The “and” operators dynamically nest functions inside each other every time the formatter is used. Doing so is powerful in that it allows Play to serialize complex, recursive structures; however, it costs extra time and is not necessary for REST objects made up of links and simple object data. It is more efficient to specify the JSON marshaller and the JSON parser separately without the functional syntax, as shown below:

implicit val reads: Reads[Foo] = Reads[Foo] { json =>
    for {
        do <- (json \ "do").validate[FooLink]
        re <- (json \ "re").validate[FooLink]
        mi <- (json \ "mi").validate[FooLink]
        fa <- (json \ "fa").validate[FooLink]
    } yield {
        Foo(do, re, mi, fa)
    }
}

implicit val writes: Writes[Foo] = Writes[Foo] { foo =>
    Json.obj(
        "do" -> foo.do,
        "re" -> foo.re,
        "mi" -> foo.mi,
        "fa" -> foo.fa
    )
}

implicit val format = Format(reads,writes)

This code avoids the layered functional syntax and performs much faster. It is twice as long, so we created a scala macro to generate the boilerplate code in one line. Play also provides a macro for creating JSON combinators, but it is important to note that the Play macro generates code with the slower functional syntax.

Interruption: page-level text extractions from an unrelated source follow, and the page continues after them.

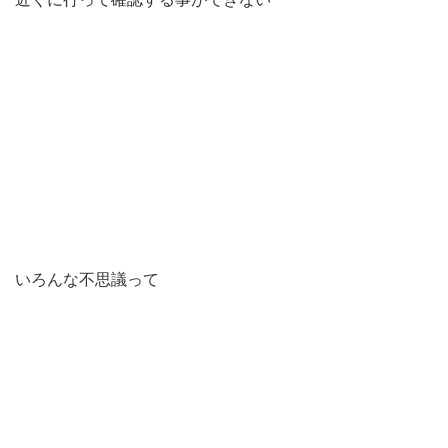
いろんな不思議って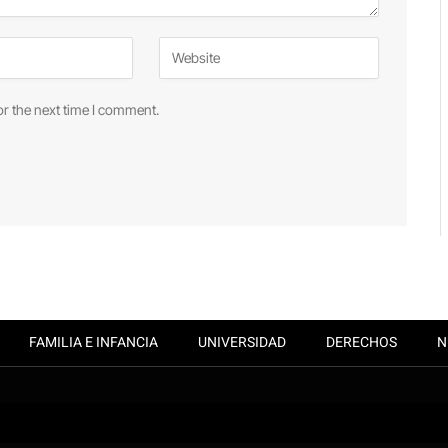
or the next time I comment.
FAMILIA E INFANCIA
UNIVERSIDAD
DERECHOS
N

Result: a 1.5x improvement.

As a result of our tackling these two inefficiencies, we saw around a 50% decrease in the time it takes to create and serialize our REST objects to JSON. This figure is the result of a benchmark of a REST object with ten links tested before and after these optimizations. In addition, we saw great improvement in the endpoint that originally caught our attention. This graph shows the weeks before and after we released the change:

As we grow and serve an ever-increasing user base, it is important to consider our scalability. We are always searching for slow code that we can refactor before it wakes up our Ops team in the middle of the night due to a service that is overburdened and timing out. And most importantly, we want our services to be completely dependable as more and more people share their ideas visually with Lucidchart and Lucidpress.

6 Comments

  1. Thanks for this blog post, it’s great to see hard data about Play’s performance! Do you know what proportion of the speedup was due to not using the play-json functional combinators? We’ve always known they’re slow, but there’s a big difference between showing how slow they are in a microbenchmark and seeing how much their performance impacts a real world application.

  2. Matthew BarlockerAugust 30, 2016 at 8:55 am

    Nailed it.

  3. Joshua ReynoldsAugust 30, 2016 at 11:38 am

    @James Roper: I am glad others have recognized the same issue. About half of our improvement came from avoiding the functional combinators – according to local tests. But it is hard to be exact because we released both fixes at the same time.

  4. Steve LustbaderJanuary 19, 2017 at 9:55 am

    Is the scala macro you wrote to generate the faster JSON boilerplate code available as open source or contributed back to the Play framework?

  5. Enver OsmanovJanuary 20, 2017 at 2:21 am

    What tool do you use for benchmarking and monitoring?

  6. @Steve Lustbader: it has not been contributed to play and is not currently an open source project. I’m not opposed to eventually publishing it but it needs some cleanup work and fails in certain cases where Play’s macro succeeds. We have a fairly narrow use case and generally have fairly simple json structure. That’s also why it hasn’t been contributed back to play. The macro in play is more about eliminating boiler plate than worrying about serialization performance.

    play-json has also been split into its own project making it break from play’s release cycle and (hopefully) paving the way for improvements like what Lucid has done with the macro.